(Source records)
-- -- --

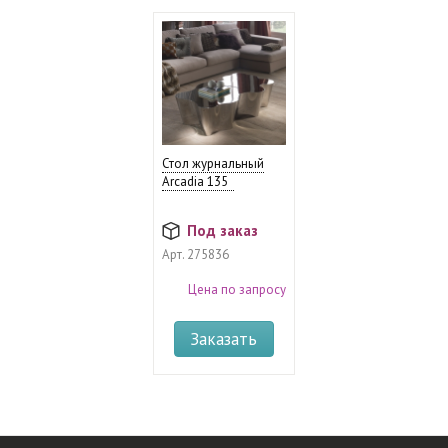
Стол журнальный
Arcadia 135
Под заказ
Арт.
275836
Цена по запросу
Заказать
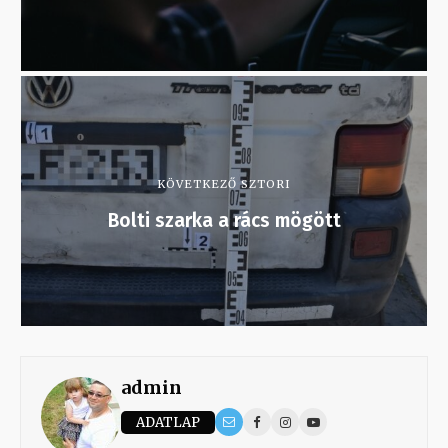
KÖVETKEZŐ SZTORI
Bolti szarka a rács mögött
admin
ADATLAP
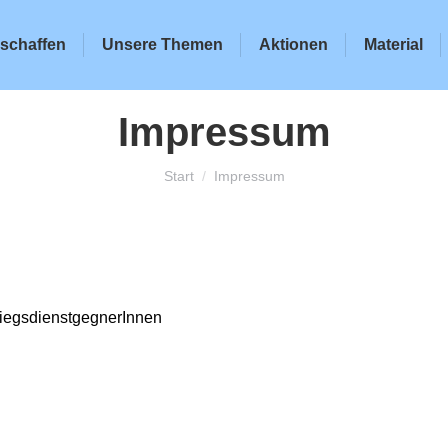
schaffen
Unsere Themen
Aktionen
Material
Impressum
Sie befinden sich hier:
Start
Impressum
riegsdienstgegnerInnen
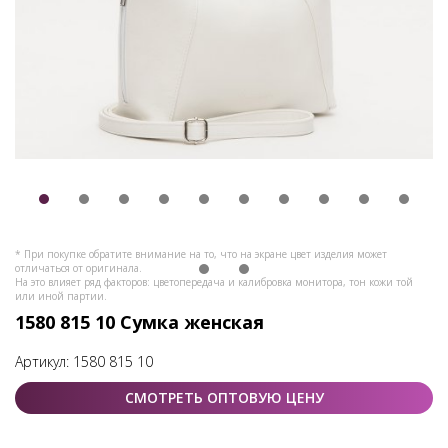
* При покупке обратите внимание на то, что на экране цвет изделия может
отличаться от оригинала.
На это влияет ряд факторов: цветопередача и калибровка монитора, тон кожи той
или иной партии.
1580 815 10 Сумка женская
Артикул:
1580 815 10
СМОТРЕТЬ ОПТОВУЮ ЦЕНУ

-- -- --

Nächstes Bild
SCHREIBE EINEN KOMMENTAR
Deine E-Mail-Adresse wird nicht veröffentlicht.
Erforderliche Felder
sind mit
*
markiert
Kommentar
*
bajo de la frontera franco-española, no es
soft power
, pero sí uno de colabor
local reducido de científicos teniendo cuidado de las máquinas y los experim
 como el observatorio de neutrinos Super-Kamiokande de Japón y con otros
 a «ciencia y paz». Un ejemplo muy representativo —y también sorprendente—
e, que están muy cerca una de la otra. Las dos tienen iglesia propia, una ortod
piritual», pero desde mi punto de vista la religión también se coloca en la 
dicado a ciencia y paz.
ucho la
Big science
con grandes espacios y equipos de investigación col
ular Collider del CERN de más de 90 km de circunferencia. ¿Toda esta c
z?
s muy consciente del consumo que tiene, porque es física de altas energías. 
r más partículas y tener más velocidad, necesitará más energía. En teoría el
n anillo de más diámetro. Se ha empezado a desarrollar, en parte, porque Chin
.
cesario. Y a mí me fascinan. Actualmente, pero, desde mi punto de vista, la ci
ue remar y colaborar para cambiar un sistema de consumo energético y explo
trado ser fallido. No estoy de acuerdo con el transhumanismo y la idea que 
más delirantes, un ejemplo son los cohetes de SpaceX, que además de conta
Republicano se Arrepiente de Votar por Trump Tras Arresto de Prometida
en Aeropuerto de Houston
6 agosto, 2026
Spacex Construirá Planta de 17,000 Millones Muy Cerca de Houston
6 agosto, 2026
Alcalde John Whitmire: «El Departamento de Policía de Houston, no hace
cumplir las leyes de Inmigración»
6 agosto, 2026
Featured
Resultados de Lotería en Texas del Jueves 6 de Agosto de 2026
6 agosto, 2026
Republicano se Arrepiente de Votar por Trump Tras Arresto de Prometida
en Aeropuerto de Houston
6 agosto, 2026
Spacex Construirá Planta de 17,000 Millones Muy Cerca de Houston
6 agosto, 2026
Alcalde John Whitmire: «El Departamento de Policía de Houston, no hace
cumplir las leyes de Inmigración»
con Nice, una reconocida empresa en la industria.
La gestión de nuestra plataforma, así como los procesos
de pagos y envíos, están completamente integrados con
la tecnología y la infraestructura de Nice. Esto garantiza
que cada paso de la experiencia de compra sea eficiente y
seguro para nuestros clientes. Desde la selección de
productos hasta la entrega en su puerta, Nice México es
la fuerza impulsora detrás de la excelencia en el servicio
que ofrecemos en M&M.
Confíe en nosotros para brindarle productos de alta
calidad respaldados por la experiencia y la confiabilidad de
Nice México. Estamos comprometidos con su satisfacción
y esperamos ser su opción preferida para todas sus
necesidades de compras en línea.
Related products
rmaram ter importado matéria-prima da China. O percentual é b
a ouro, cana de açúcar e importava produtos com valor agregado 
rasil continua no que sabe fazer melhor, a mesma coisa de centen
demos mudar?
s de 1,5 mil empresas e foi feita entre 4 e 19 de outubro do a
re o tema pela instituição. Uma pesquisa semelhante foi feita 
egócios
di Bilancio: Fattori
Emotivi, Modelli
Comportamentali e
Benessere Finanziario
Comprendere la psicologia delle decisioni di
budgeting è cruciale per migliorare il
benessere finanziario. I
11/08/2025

-- -- --

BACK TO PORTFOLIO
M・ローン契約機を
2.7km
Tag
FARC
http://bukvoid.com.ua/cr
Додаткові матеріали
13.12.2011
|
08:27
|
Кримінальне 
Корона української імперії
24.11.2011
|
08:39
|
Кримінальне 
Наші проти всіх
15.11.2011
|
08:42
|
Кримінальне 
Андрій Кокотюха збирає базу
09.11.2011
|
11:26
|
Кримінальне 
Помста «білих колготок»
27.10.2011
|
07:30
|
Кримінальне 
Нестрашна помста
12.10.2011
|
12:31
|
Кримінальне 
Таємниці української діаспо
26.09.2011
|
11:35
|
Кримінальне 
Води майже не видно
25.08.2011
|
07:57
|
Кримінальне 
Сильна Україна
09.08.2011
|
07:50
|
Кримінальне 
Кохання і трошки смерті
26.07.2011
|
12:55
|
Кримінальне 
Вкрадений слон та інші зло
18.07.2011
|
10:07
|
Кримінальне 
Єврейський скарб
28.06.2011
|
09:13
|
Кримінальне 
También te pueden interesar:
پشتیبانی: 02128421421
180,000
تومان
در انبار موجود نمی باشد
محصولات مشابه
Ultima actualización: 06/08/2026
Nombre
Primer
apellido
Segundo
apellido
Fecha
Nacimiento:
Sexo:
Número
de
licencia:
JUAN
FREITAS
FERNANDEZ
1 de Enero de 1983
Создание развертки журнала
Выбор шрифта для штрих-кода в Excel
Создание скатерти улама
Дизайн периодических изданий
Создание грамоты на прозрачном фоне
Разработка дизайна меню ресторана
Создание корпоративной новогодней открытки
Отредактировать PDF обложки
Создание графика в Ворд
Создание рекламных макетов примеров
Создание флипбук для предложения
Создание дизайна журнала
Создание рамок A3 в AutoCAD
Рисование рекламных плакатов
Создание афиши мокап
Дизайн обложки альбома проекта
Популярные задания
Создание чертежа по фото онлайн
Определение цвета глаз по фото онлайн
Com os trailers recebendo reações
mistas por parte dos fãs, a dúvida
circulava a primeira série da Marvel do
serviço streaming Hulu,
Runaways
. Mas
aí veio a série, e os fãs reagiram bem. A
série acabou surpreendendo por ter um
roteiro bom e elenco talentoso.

-- -- --

Problem to solve: Return every line holding the word "productos" from the records.

Task result:
productos hasta la entrega en su puerta, Nice México es
Confíe en nosotros para brindarle productos de alta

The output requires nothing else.